У Тома на лице было написано отчаяние, а я лихорадочно соображал. Ну конечно! Даже если Бонди не солгал мне насчет заграничного контракта Зузаны, это все равно ничего не меняет. А Бонди, скорее всего, не солгал. Зузана аннулировала свою подпись в понедельник. Но Добеш до конца недели мог этого так и не узнать. Может, У Зузаны была какая-то причина держать язык за зубами. Без нее группа пошла бы ко дну. Но почему, почему Зузана не сказала, что остается? А если сказала, какие были у Добеша мотивы, чтобы ее… Нет, он наверняка не знал, что она никуда не едет. Почему же Зузана скрыла это от него? Пилат! Я вспомнил о нашем обеде в "Паласе»: «Поинтересуйся-ка лучше, кто у Добеша невеста!»
Может, в этом все дело? Не тут ли кроется причина, по которой Зузана не хотела сказать Добешу, что расторгла контракт? Кто же эта таинственная невеста?
— Знаешь, что я сейчас сделаю? — закричал я на Томаша. — Возьму и поеду к Грешному!
— Делай что хочешь, — покорно согласился Томаш. — . Мне просто нужно было кому-то это выложить. Но не ему, не ему! Мы же были одна команда…
— А сейчас, ребятки, малость разомнемся! — воскликнул Анди Арношт. По его лицу метались адские отблески мигающих цветных огней.
— «Леди Бамп»!
Меня обхватили чьи-то руки. Я не поехал к Грешному. Когда позвонил из автомата, дома его не оказалось. «Он на работе», — любезно ответила мне мать Яны.
— С тобой я тут столкнуться не ожидала. Пошли?
— Ты тоже не знаешь, где сейчас может быть Добеш?
Богунка завертела головой. Мы отправились танцевать. К дискотечным понедельникам в «Ротонде», похоже, добавились еще и пятницы. Как быстро летит время!
Добешу я, само собой, тоже звонил. Но безуспешно. Скорее всего, он этот вечер решил провести наподобие Грешного. В лучшем случае, подумалось мне, они коротают время на пару, и на Добеша примеряют полосатые одежды.
— Мог бы мне как-нибудь звякнуть, — с намеком сказала Богунка, когда я проводил ее обратно к столику. Я огляделся по сторонам. Товарища главного редактора нигде не было и в помине.
— Ладно, звякну, — улыбнулся я, — но теперь мне пора домой.
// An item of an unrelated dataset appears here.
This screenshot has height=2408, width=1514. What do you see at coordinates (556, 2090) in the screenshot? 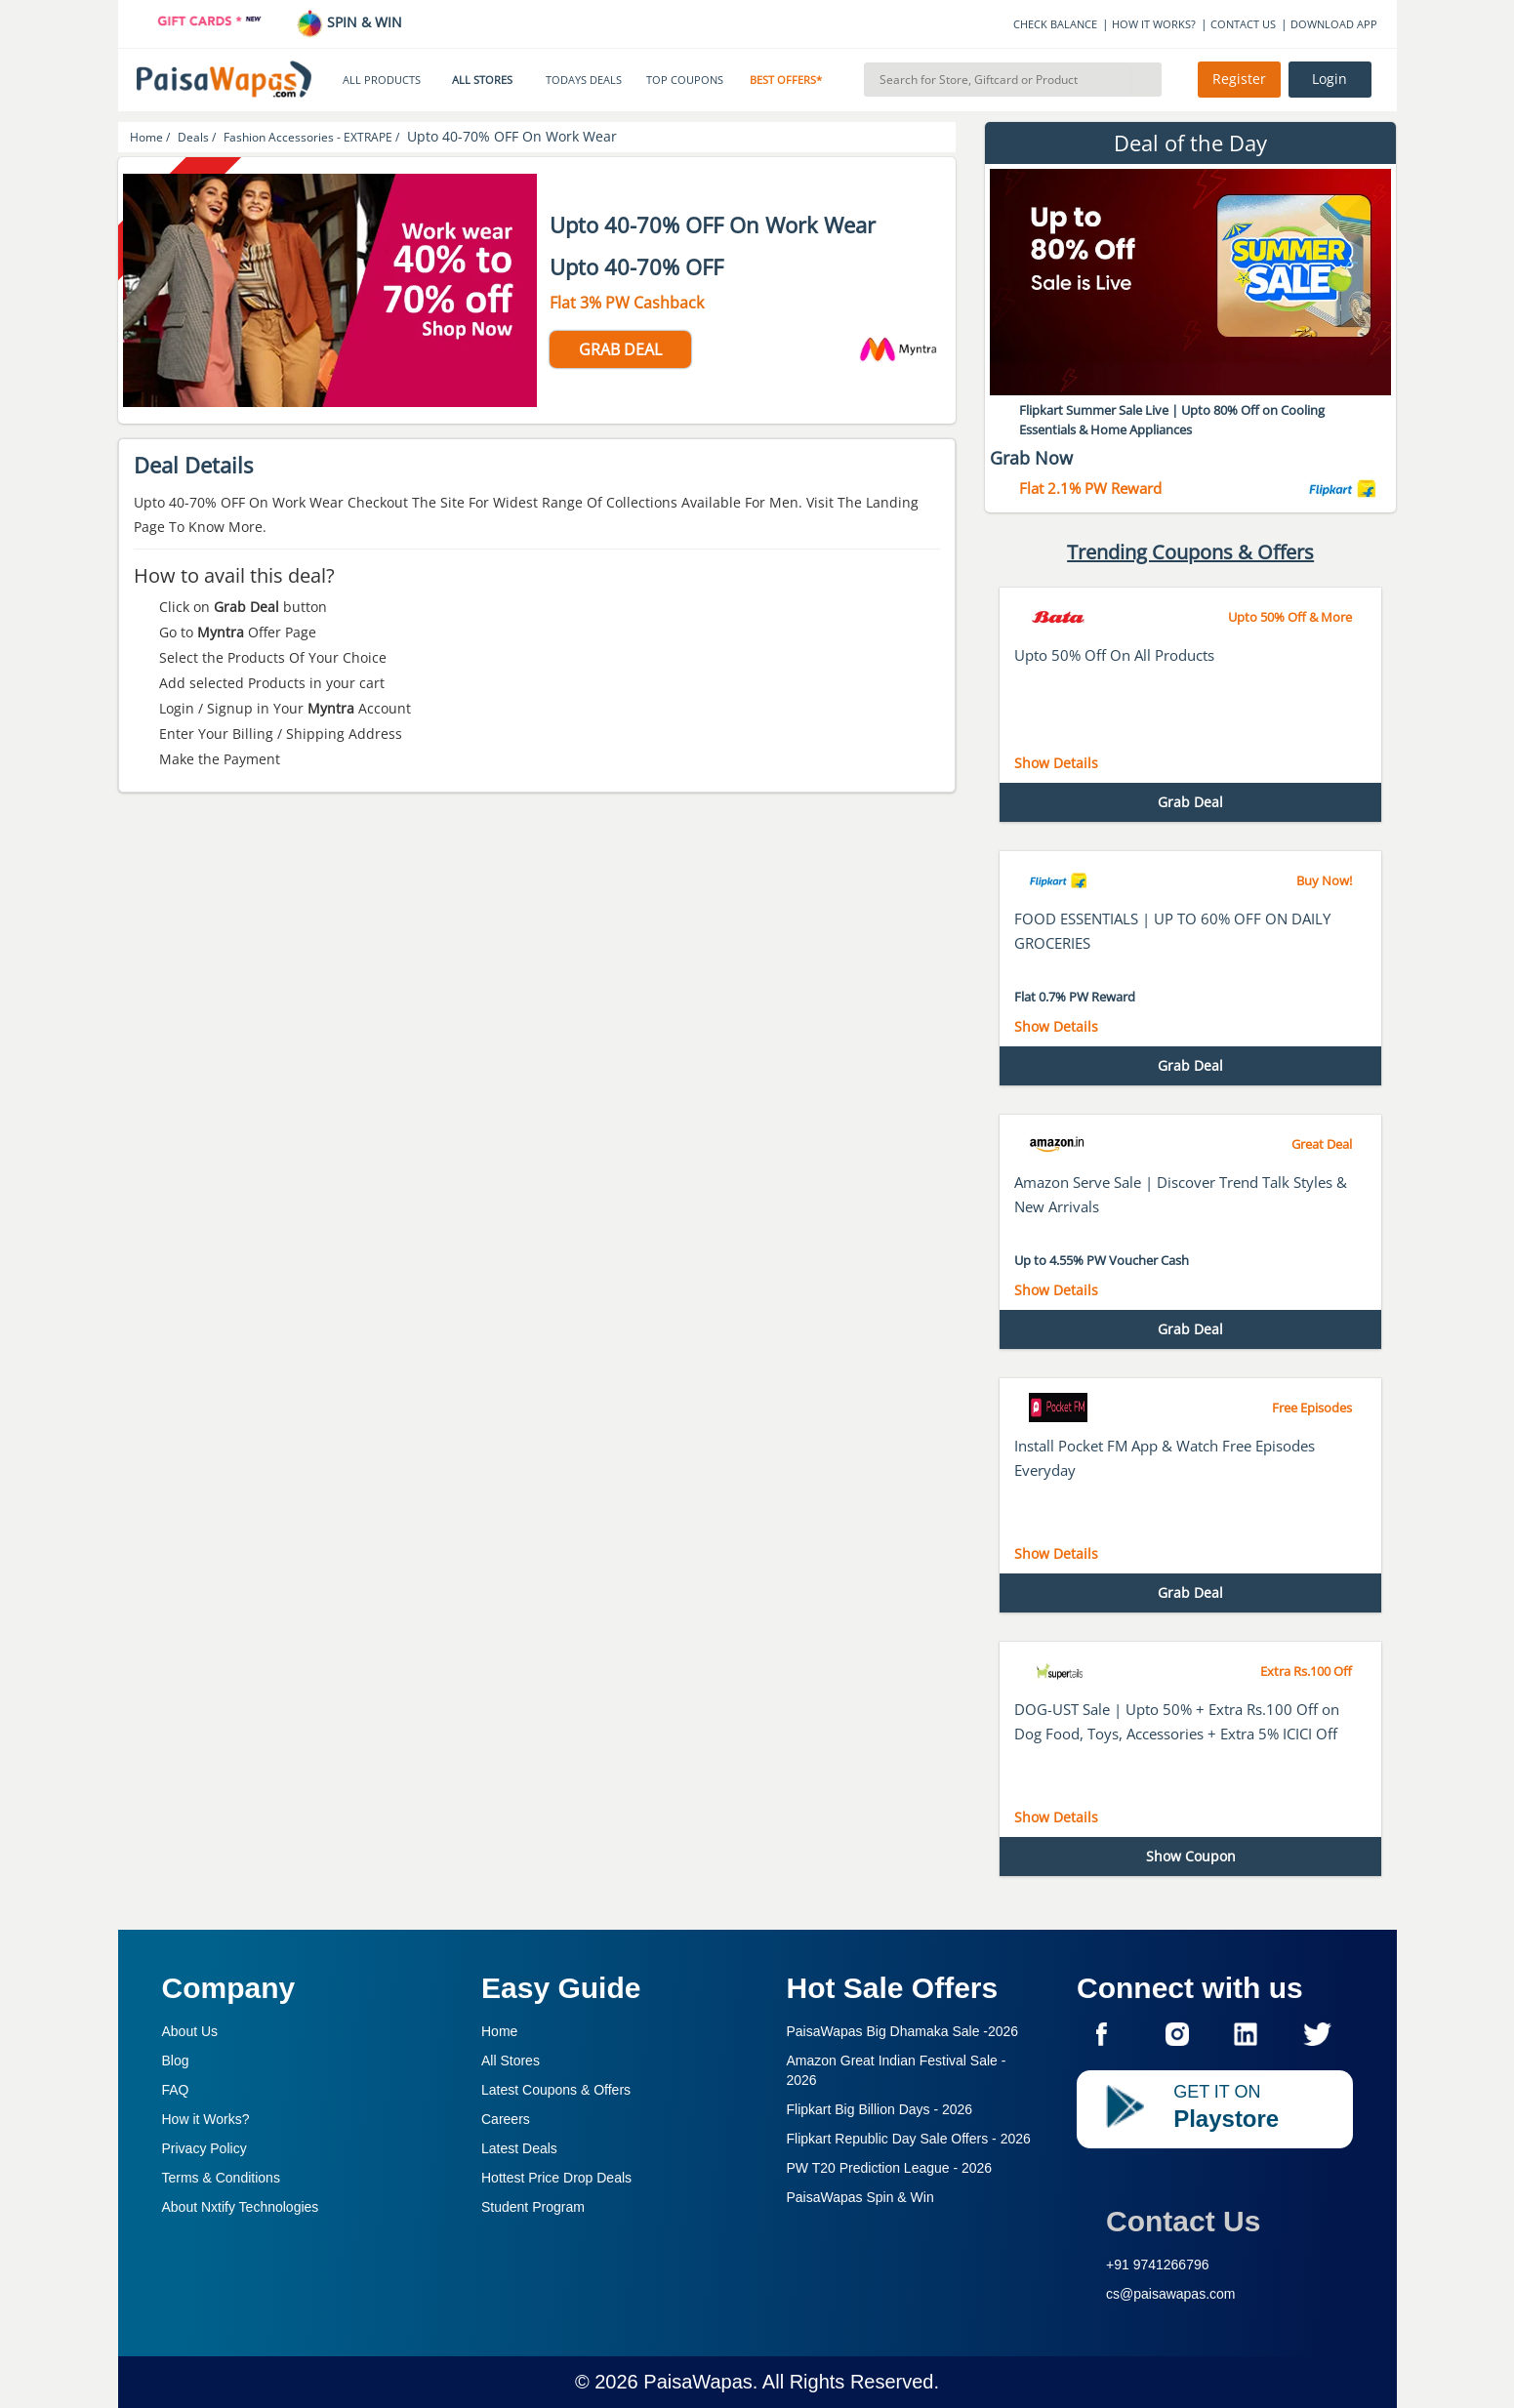 I see `Latest Coupons & Offers` at bounding box center [556, 2090].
— Чао! — крикнула вслед Богунка.
Отпирая дверь своей квартиры, я слышал телефонный звонок. Но пока добрался до телефона, чтобы снять трубку, аппарат онемел. Я распахнул окно.
Свежий воздух с несколько сниженным в этот поздний час содержанием смога ворвался в комнату. В глазах защипало от тумана.
Я надел джинсы и майку и включил магнитофон. Завтра неделя с того дня, как убили Зузану. Одна из ее фотографий валялась под журнальным столиком. Я, как зачарованный, смотрел на нее с дивана, и тут позвонили в дверь.
— Добрый вечер.
— Добрый вечер, товарищ капитан.
— Можно войти?
— Разумеется, — гостеприимно сказал я. — Чем мне вас угостить?
— Мне передала жена, что вы меня искали, — объяснил Грешный, снимая пальто. — А угостить меня в такое время можно чем угодно, кроме кофе.
— Хорошо, — кивнул я, усаживая капитана. — Так вот, я был у Гертнера и должен вам кое-что сообщить.
— Слушаю.
Я подошел к окну. Ночная улица была пуста. Почти. Если не считать седого пижона перед моим домом. Наверное, ночное свидание, подумал я… А потом рассказал капитану то, что узнал от Томаша Гертнера.
— Гм, — серьезно отозвался капитан, когда я кончил, — благодарю вас, пан Бичовский.
— Не стоит.
— А теперь послушайте меня. Предоставьте, пожалуйста, все дальнейшее ведение следствия нам. Вы порадуете меня, если до воскресенья и носа не высунете из своей квартиры. И не принимайте незваных гостей, — сказал капитан и поднялся.
Я проводил его к двери.
— И не забудьте: никаких неожиданных посетителей!
— Это предостережение?
— Да, — серьезно подтвердил Грешный.
— Беспокоитесь о моей безопасности? — пошутил я, вызывая лифт.
— Беспокоюсь, — так же серьезно сказал капитан и подал мне руку. — До скорого свидания.
— Можно еще один вопросец? — остановил я капитана. — Кто невеста Добеша?
— Вы еще не знаете? — проговорил капитан, скрываясь в кабине лифта. — Это же будущий заместитель главного редактора «Подружки», Геда Маркова, ваша бывшая жена.
Я вытаращился на сомкнувшиеся дверцы лифта, с трудом приходя в себя. Значит, Геда, моя бывшая жена, но как это понимать?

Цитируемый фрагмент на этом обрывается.